Nolte was one of my favorite supporting performances of the year in my #2 rated film of 2011 because of the dynamic behind it. It’s about a family split being healed with one first step because of those directly affected, not because of a father winning everyone back in a wacky or melodramatic way. I loved Nolte in the film because while the film’s story arc was about the two brothers reconciling in a way, I like the undercurrent of Paddy trying to put together his family again. He knows he’s blown it and it won’t happen because of what he’s done but he still holds out hope. The cutting in of his reading Moby Dick, and of Ahab chasing the white whale, is such a great metaphor.

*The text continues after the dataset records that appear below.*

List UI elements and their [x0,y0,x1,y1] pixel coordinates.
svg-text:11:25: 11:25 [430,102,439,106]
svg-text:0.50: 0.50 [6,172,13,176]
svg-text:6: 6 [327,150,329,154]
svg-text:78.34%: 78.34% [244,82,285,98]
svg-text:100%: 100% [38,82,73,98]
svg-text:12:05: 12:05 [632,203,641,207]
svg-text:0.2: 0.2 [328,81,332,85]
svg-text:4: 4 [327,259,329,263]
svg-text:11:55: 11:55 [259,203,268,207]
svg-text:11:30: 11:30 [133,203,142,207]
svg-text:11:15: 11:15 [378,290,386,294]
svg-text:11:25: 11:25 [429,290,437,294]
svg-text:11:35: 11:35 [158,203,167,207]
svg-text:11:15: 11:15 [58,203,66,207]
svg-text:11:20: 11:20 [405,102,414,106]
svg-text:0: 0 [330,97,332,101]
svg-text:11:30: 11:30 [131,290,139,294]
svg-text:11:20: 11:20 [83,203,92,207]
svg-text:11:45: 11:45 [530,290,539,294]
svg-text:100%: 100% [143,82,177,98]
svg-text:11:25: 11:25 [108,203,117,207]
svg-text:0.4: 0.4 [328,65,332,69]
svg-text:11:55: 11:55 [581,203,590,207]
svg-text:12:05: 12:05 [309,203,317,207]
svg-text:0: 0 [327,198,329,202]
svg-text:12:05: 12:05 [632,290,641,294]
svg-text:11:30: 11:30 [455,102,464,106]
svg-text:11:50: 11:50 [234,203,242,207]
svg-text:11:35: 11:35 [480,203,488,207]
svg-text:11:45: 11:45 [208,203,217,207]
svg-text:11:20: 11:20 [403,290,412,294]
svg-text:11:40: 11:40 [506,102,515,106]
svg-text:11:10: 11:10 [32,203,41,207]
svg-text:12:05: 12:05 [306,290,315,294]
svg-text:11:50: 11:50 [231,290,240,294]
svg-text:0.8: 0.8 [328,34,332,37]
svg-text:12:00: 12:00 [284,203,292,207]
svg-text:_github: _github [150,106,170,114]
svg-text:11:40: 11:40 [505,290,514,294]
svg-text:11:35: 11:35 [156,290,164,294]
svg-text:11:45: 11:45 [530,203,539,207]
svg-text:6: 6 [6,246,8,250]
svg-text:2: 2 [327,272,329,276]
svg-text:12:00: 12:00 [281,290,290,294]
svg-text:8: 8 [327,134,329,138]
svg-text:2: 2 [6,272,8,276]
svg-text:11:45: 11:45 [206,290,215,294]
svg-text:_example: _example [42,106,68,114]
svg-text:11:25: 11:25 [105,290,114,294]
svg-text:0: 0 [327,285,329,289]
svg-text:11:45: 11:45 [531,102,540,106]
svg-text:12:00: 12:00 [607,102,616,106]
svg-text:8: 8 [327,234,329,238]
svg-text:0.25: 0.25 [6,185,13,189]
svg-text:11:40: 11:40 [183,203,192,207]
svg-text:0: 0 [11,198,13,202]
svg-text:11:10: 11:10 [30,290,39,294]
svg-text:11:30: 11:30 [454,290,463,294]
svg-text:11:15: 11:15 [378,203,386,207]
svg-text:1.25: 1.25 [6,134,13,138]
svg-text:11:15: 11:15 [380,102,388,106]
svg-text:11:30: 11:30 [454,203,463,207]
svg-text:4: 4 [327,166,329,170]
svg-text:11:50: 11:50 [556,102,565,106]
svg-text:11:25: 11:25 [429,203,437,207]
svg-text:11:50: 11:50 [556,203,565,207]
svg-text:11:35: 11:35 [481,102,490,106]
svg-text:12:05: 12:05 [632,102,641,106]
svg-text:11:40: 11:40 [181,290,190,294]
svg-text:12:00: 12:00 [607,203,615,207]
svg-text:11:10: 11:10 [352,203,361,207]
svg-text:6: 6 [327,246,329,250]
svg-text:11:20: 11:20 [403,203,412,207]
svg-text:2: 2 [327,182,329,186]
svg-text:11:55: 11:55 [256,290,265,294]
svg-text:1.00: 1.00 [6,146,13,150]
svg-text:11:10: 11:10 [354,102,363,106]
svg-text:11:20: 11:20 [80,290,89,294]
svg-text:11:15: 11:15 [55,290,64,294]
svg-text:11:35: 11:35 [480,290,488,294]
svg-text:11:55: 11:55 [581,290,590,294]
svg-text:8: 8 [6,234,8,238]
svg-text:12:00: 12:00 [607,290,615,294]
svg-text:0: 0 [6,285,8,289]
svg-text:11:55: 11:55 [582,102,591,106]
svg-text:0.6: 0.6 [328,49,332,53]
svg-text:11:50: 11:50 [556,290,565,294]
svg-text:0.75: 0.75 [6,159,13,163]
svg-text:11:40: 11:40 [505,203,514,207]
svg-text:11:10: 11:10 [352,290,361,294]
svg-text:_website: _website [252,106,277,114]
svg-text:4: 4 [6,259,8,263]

Ahab’s vanity was that he didn’t know when to quit; he dies a victim of his own obsession. Paddy’s hopes of a family again die with the final realization that his children don’t want him. They don’t need him, and every parent is expected to have that moment when their children outgrow that basic need, but the fact that they don’t want him in their life as a friend or a father is such a poignant part of the film. If you want to read my full thoughts on the film, you can click here from when it was in theatres. Needless to say, great film and you ought to see it.

Highly recommended.

What Looks Good This Weekend, and I Don’t Mean the $2 Pints of Bass Ale and community college co-eds with low standards at the Alumni Club

Big Miracle – Three whales get trapped under ice. Shenanigans ensue

Skip it – I didn’t care about this when it actually happened. Don’t care now that it’s a romantic comedy with Drew Barrymore and the guy from The Office that isn’t Steve Carrell or the guy who looks like Newt Gingrich.

Chronicle – Three kids get superpowers.

See it – The found footage type film has been done to death with horror films but as a superhero type film it could be interesting.

The Woman in Black – Daniel Radcliffe is an attorney handling someone’s estate or something. I think.

See It – Radcliffe may be known as Harry Potter, perhaps for the rest of his career, but I’m curious to see what he does after Potter. And this will be the first big clue to see if he can ride that franchise into becoming a serious actor and/or movie star or if he’ll be forever cast as the boy wizard.